Une plage de l'île de Lesbos. © Belga

Grèce: à Lesbos, les pêcheurs au coeur de la crise migratoire.

Le Vif

« Nous avons peur de sortir en mer, de ramasser dans nos filets des corps d’enfants, ou de tomber sur des passeurs armés et menaçants… » : comme Christos Dimos, les pêcheurs de l’île grecque de Lesbos sont au coeur de la crise des migrants.

Selon le comptage quotidien de l’Organisation internationale pour les migrations, 772.979 migrants sont arrivés en Europe par la mer cette année et 3.423 sont mortes ou disparues en tentant de le faire.

Et les îles grecques, Lesbos en particulier, séparées de la Turquie par un bras de mer, sont le point d’entrée de plus de 80% d’entre eux.

Un tel afflux a bouleversé le quotidien des pêcheurs qui vivent beaucoup du tourisme sur cette île particulièrement pittoresque de la mer Egée.

« Il y a eu d’abord la crise économique puis la crise migratoire », se lamente Christos, pêcheur sexagénaire qui a vécu toute sa vie dans le petit port de Molyvos, au nord de l’île, à environ six milles de la Turquie.

« Nos filets sont abîmés par les bouts de bois et de plastique des bateaux échoués. Mais surtout, nous n’arrivons plus à payer l’essence.
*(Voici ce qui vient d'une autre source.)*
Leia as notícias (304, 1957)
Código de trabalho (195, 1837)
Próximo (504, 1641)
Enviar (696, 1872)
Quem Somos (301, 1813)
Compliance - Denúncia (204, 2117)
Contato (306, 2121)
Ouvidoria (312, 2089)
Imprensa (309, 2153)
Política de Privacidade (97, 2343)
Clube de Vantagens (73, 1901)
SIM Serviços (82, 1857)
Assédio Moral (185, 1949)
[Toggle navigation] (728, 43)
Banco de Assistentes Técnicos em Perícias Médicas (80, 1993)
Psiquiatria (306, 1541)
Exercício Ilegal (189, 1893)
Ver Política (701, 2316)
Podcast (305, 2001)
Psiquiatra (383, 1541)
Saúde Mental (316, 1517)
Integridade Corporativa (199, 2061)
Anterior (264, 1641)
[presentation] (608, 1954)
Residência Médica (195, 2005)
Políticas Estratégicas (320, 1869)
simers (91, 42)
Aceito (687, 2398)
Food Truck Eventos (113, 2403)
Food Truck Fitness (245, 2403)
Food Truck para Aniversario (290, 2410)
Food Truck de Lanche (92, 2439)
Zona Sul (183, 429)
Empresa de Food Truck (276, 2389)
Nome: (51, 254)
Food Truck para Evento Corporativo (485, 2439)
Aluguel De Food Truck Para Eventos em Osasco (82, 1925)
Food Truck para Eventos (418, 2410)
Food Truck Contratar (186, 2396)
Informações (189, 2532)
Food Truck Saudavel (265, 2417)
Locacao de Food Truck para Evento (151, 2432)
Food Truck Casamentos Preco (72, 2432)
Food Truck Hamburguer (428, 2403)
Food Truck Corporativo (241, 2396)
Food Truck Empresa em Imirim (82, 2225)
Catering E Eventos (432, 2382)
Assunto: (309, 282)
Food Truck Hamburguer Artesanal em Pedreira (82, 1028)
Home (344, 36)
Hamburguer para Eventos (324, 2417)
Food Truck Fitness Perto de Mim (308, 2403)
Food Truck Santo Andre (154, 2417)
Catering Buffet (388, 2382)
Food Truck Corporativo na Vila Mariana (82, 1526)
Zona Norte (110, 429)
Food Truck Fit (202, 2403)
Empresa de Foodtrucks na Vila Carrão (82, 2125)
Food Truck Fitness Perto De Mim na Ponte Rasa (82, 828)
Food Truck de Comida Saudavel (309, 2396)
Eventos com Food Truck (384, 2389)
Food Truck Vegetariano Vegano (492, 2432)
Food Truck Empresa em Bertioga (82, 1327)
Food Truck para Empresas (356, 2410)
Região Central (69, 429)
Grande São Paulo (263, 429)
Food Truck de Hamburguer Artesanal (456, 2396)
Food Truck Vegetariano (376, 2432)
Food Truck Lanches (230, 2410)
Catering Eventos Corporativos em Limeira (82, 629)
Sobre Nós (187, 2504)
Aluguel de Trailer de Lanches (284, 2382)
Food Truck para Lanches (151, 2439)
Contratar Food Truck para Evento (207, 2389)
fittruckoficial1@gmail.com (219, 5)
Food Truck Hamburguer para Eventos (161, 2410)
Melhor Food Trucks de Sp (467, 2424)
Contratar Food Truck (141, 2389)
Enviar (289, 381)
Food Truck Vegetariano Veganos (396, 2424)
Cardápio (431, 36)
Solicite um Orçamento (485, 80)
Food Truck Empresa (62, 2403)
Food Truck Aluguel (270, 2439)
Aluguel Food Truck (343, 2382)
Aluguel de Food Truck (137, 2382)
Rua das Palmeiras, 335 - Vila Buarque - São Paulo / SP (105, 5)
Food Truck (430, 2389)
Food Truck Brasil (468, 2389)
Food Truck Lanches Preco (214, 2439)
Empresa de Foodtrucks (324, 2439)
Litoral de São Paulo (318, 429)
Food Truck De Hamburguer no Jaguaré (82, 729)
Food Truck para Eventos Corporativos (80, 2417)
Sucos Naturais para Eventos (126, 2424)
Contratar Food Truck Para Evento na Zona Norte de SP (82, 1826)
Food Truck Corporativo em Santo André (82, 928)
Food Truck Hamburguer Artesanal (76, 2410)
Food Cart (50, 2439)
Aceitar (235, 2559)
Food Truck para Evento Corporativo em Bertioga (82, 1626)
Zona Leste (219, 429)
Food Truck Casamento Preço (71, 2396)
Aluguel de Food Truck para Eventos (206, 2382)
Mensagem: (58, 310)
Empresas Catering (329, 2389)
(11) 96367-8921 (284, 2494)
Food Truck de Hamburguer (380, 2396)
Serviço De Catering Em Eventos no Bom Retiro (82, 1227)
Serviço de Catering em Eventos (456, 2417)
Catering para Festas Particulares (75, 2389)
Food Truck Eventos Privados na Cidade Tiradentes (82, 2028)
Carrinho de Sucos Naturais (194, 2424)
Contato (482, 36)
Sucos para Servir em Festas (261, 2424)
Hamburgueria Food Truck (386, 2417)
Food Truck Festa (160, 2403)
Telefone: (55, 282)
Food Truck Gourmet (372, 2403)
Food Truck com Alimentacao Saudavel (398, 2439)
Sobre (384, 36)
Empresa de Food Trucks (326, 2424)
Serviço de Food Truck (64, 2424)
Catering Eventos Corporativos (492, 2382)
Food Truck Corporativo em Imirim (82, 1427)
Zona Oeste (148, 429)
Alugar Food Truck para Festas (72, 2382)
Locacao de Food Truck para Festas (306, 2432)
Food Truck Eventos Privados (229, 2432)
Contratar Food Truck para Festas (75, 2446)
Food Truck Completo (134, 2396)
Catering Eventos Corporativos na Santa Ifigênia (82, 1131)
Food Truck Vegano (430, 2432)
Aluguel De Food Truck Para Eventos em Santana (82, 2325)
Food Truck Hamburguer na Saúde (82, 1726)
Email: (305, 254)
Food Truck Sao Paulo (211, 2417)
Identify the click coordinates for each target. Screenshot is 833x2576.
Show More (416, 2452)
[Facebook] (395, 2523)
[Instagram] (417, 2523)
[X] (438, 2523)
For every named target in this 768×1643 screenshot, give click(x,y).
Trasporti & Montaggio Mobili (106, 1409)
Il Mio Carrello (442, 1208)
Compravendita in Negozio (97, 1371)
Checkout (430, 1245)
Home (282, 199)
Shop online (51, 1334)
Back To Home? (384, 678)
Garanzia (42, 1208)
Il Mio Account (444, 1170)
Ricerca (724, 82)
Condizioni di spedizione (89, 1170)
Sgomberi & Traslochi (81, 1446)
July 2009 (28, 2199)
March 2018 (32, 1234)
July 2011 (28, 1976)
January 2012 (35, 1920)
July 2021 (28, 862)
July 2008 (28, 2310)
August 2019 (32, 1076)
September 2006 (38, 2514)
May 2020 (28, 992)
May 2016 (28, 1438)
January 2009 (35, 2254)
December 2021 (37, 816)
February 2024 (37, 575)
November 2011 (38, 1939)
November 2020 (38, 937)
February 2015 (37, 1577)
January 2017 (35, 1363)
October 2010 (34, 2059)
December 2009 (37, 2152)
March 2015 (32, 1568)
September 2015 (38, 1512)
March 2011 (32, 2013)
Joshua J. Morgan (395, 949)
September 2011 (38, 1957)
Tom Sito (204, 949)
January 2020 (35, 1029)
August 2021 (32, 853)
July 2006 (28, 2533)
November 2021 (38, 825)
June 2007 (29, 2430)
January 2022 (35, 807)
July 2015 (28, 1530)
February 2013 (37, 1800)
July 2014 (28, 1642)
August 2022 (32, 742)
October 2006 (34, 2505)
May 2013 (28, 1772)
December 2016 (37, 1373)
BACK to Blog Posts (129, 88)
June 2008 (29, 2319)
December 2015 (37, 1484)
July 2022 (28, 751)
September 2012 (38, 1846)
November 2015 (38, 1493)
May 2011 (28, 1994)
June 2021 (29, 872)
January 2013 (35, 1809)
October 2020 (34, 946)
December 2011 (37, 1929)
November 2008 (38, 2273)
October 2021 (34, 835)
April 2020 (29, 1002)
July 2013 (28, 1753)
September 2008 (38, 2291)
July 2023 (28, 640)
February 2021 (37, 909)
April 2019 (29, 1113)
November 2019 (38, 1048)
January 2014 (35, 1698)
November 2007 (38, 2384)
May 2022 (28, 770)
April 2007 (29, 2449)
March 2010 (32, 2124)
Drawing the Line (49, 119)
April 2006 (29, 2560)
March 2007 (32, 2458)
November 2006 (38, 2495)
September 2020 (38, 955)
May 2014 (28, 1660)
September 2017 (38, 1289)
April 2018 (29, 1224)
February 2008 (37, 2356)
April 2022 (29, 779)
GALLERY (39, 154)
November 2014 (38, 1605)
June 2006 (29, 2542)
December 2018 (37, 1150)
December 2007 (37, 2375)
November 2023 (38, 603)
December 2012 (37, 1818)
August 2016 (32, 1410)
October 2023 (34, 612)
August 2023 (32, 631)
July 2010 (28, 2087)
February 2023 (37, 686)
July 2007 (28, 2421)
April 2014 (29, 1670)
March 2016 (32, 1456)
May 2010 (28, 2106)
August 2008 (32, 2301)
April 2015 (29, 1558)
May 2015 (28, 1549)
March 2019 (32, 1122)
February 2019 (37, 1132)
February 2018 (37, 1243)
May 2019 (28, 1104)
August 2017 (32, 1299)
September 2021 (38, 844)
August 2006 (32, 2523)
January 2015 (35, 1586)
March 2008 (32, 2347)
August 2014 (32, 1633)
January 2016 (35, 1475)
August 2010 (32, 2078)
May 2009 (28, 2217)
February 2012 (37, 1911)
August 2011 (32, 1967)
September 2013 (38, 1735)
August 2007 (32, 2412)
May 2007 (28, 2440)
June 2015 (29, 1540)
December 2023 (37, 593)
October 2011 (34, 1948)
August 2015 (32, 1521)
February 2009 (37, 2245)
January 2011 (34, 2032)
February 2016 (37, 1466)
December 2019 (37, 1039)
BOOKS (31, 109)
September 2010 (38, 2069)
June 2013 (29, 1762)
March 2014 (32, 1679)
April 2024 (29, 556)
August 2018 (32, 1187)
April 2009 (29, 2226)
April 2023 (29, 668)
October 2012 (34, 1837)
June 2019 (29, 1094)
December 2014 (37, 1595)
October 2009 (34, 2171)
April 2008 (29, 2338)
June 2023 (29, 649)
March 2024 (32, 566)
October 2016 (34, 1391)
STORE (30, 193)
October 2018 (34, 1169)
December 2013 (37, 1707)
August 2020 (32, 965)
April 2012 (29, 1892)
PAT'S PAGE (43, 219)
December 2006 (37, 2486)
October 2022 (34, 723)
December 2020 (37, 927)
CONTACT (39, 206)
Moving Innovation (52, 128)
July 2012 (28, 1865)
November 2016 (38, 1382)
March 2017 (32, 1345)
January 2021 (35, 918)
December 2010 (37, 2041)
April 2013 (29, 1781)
Nous sortons peu et nous vendons peu, c’est un cercle vicieux… », déplore-t-il.

Nikos Katakouzinos, pêcheur dans le village voisin de Skala Sykamineas, s’inquiète aussi des conséquences écologiques à plus long terme de la situation.

« L’essence, l’huile, les bouts de plastique s’enfoncent dans les profondeurs de la mer et polluent considérablement les eaux poissonneuses. Peut-être que dans quelque temps, nous aurons tué toute la faune marine et nous devrons alors changer de métier ou déménager… »

Evangelos Mersinas, le président de la chambre de commerce de Lesbos, relativise la situation des pêcheurs : « la crise migratoire a surtout affecté le secteur touristique. Nous avons noté une baisse de 30% dans les réservations d’hôtels depuis le début de l’été ».

‘Jusqu’à quand?’

Mais, concède-t-il, « le nord de l’île a particulièrement été touché et il est vrai que les pêcheurs qui travaillent aussi grâce au tourisme et aux tavernes locales ont dû en subir les conséquences ».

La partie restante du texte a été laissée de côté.